[Records for this exercise — start]

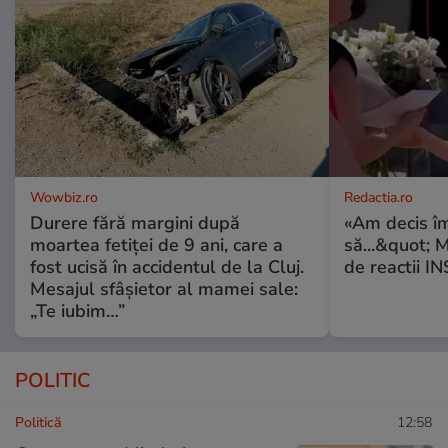
Wowbiz.ro
Redactia.ro
Durere fără margini după
«Am decis î
moartea fetiței de 9 ani, care a
să...&quot; 
fost ucisă în accidentul de la Cluj.
de reactii 
Mesajul sfâșietor al mamei sale:
„Te iubim…”
POLITIC
Politică
12:58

[Records for this exercise — finish]

## Task to carry out
Return every record exactly. Pictures stay out.

## Exercise result
Wowbiz.ro
Redactia.ro
Durere fără margini după
«Am decis î
moartea fetiței de 9 ani, care a
să...&quot; 
fost ucisă în accidentul de la Cluj.
de reactii 
Mesajul sfâșietor al mamei sale:
„Te iubim…”
POLITIC
Politică
12:58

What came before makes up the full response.